The average payout stands at more than £308,000. Some payments to individuals had been “significant”, the commission said, with some costing more than £500,000.

Savings from reducing the number of organisations amounted to only £90m of the £250m that the government had said the changes would generate, the commission said. It would be monitoring closely whether the savings were made, it added.

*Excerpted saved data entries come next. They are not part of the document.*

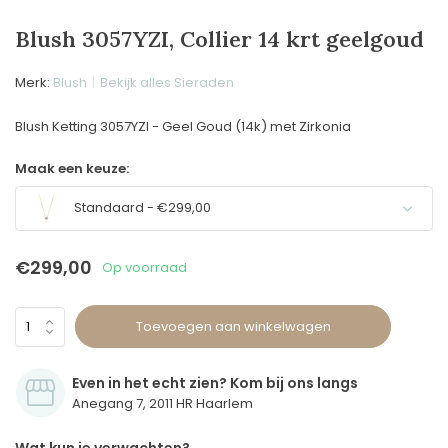
Blush 3057YZI, Collier 14 krt geelgoud
Merk:
Blush
Bekijk alles Sieraden
Blush Ketting 3057YZI - Geel Goud (14k) met Zirkonia
Maak een keuze:
Standaard - €299,00
€299,00
Op voorraad
Toevoegen aan winkelwagen
Even in het echt zien? Kom bij ons langs
Anegang 7, 2011 HR Haarlem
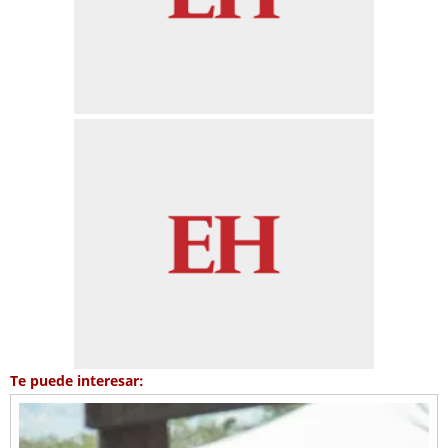
Te puede interesar:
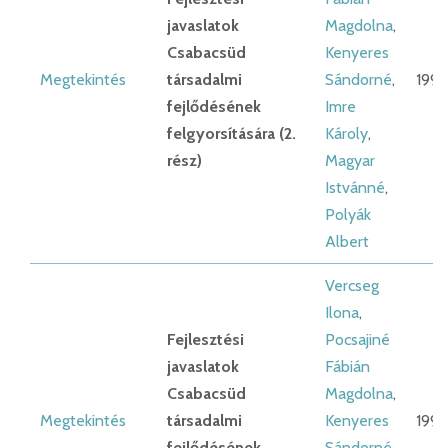
javaslatok
Magdolna
,
Csabacsüd
Kenyeres
Megtekintés
társadalmi
Sándorné
,
1992
fejlődésének
Imre
felgyorsítására (2.
Károly
,
rész)
Magyar
Istvánné
,
Polyák
Albert
Vercseg
Ilona
,
Fejlesztési
Pocsajiné
javaslatok
Fábián
Csabacsüd
Magdolna
,
Megtekintés
társadalmi
Kenyeres
1992
fejlődésének
Sándorné
,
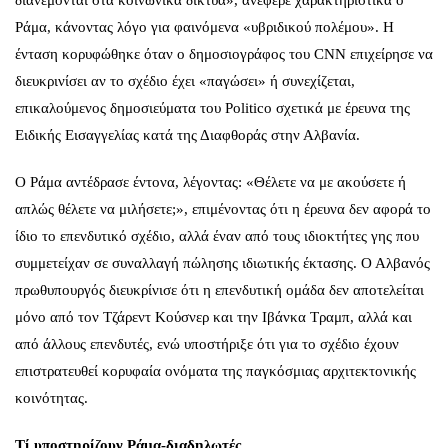
Ράμα, κάνοντας λόγο για φαινόμενα «υβριδικού πολέμου». Η
ένταση κορυφώθηκε όταν ο δημοσιογράφος του CNN επιχείρησε να
διευκρινίσει αν το σχέδιο έχει «παγώσει» ή συνεχίζεται,
επικαλούμενος δημοσιεύματα του Politico σχετικά με έρευνα της
Ειδικής Εισαγγελίας κατά της Διαφθοράς στην Αλβανία.
Ο Ράμα αντέδρασε έντονα, λέγοντας: «Θέλετε να με ακούσετε ή
απλώς θέλετε να μιλήσετε;», επιμένοντας ότι η έρευνα δεν αφορά το
ίδιο το επενδυτικό σχέδιο, αλλά έναν από τους ιδιοκτήτες γης που
συμμετείχαν σε συναλλαγή πώλησης ιδιωτικής έκτασης. Ο Αλβανός
πρωθυπουργός διευκρίνισε ότι η επενδυτική ομάδα δεν αποτελείται
μόνο από τον Τζάρεντ Κούσνερ και την Ιβάνκα Τραμπ, αλλά και
από άλλους επενδυτές, ενώ υποστήριξε ότι για το σχέδιο έχουν
επιστρατευθεί κορυφαία ονόματα της παγκόσμιας αρχιτεκτονικής
κοινότητας.
Τί υποστηρίζουν Ράμα-διαδηλωτές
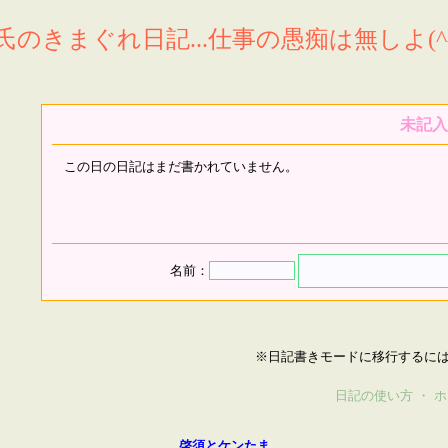
氏のきまぐれ日記...仕事の愚痴は無しよ(^^
未記入
この日の日記はまだ書かれていません。
名前：
※日記書きモードに移行するに
日記の使い方
・
ホ
啓須とケンたま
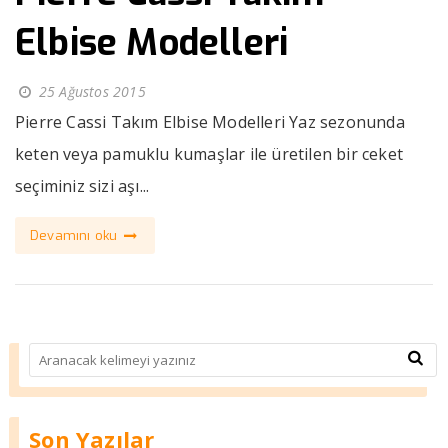
Elbise Modelleri
25 Ağustos 2015
Pierre Cassi Takım Elbise Modelleri Yaz sezonunda
keten veya pamuklu kumaşlar ile üretilen bir ceket
seçiminiz sizi aşı...
Devamını oku
Son Yazılar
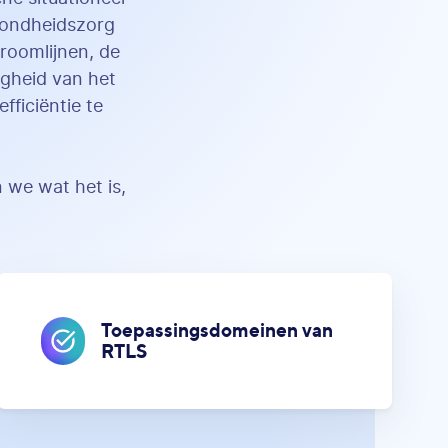
ezondheidszorg
roomlijnen, de
igheid van het
fficiëntie te
 we wat het is,
Toepassingsdomeinen van
RTLS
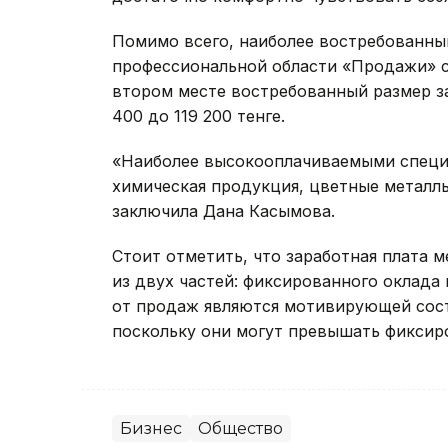
Помимо всего, наиболее востребованны
профессиональной области «Продажи» сос
втором месте востребованный размер за
400 до 119 200 тенге.
«Наиболее высокооплачиваемыми специ
химическая продукция, цветные металлы
заключила Дана Касымова.
Стоит отметить, что заработная плата 
из двух частей: фиксированного оклада
от продаж являются мотивирующей сос
поскольку они могут превышать фиксиро
Бизнес
Общество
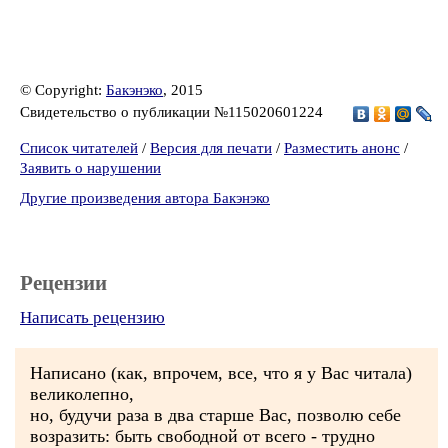
© Copyright:
Бакэнэко
, 2015
Свидетельство о публикации №115020601224
Список читателей
/
Версия для печати
/
Разместить анонс
/
Заявить о нарушении
Другие произведения автора Бакэнэко
Рецензии
Написать рецензию
Написано (как, впрочем, все, что я у Вас читала)
великолепно,
но, будучи раза в два старше Вас, позволю себе
возразить: быть свободной от всего - трудно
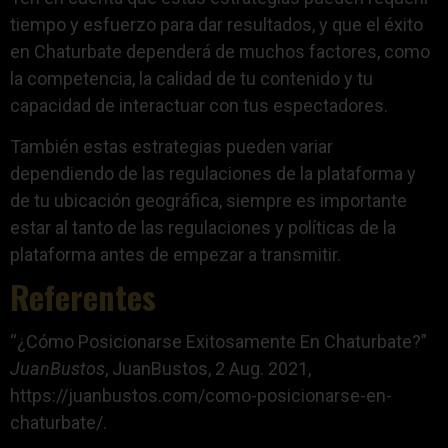
tiempo y esfuerzo para dar resultados, y que el éxito
en Chaturbate dependerá de muchos factores, como
la competencia, la calidad de tu contenido y tu
capacidad de interactuar con tus espectadores.
También estas estrategias pueden variar
dependiendo de las regulaciones de la plataforma y
de tu ubicación geográfica, siempre es importante
estar al tanto de las regulaciones y políticas de la
plataforma antes de empezar a transmitir.
Referentes
“¿Cómo Posicionarse Exitosamente En Chaturbate?”
JuanBustos
, JuanBustos, 2 Aug. 2021,
https://juanbustos.com/como-posicionarse-en-
chaturbate/.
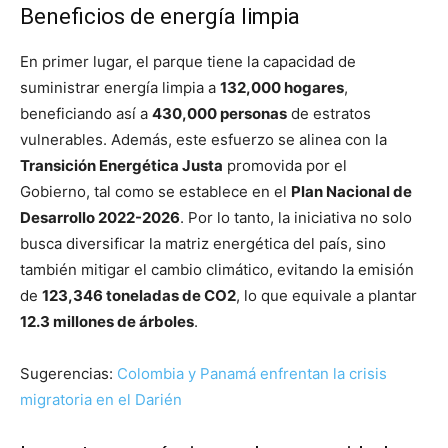
Beneficios de energía limpia
En primer lugar, el parque tiene la capacidad de
suministrar energía limpia a
132,000 hogares
,
beneficiando así a
430,000 personas
de estratos
vulnerables. Además, este esfuerzo se alinea con la
Transición Energética Justa
promovida por el
Gobierno, tal como se establece en el
Plan Nacional de
Desarrollo 2022-2026
. Por lo tanto, la iniciativa no solo
busca diversificar la matriz energética del país, sino
también mitigar el cambio climático, evitando la emisión
de
123,346 toneladas de CO2
, lo que equivale a plantar
12.3 millones de árboles
.
Sugerencias:
Colombia y Panamá enfrentan la crisis
migratoria en el Darién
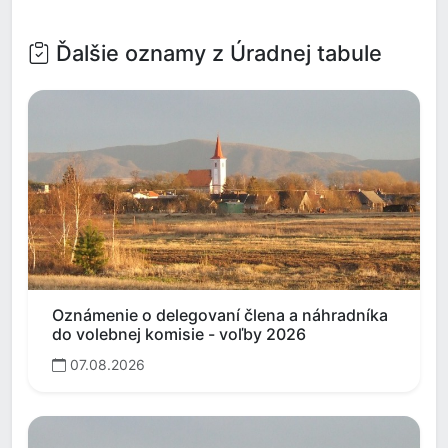
Ďalšie oznamy z Úradnej tabule
Oznámenie o delegovaní člena a náhradníka
do volebnej komisie - voľby 2026
07.08.2026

The health department has said the cost of job losses will amount to at least £320m. The Audit Commission noted that someone made redundant might be re- employed by the NHS after only four weeks. But it said it had not been possible to find out in how many cases this had occurred.

From:
http://www.ft.com/cms/s/0/b36e7de8-80f5-11dc-9f14-0000779fd2ac.html

Health Direct suggest that the Audit Commission is behind the curve in their calculations. On July 20, 2007 Health Direct posted: NHS manager's payout is nearly £1m

An NHS manager has been given a redundancy package worth almost £1 million in what was described as "a lottery win rather than a payout". David Johnson, the former head of a regional strategic health authority, was one of about 70 staff who left the organisation when it was abolished as part of a restructuring programme.

The 50-year-old received a package worth £899,810 including salary and pension arrangements. The reorganisation was supposed to save £250 million a year in administration costs. However, the NHS is thought to have spent at least £320 million on redundancy packages to those who have lost their jobs.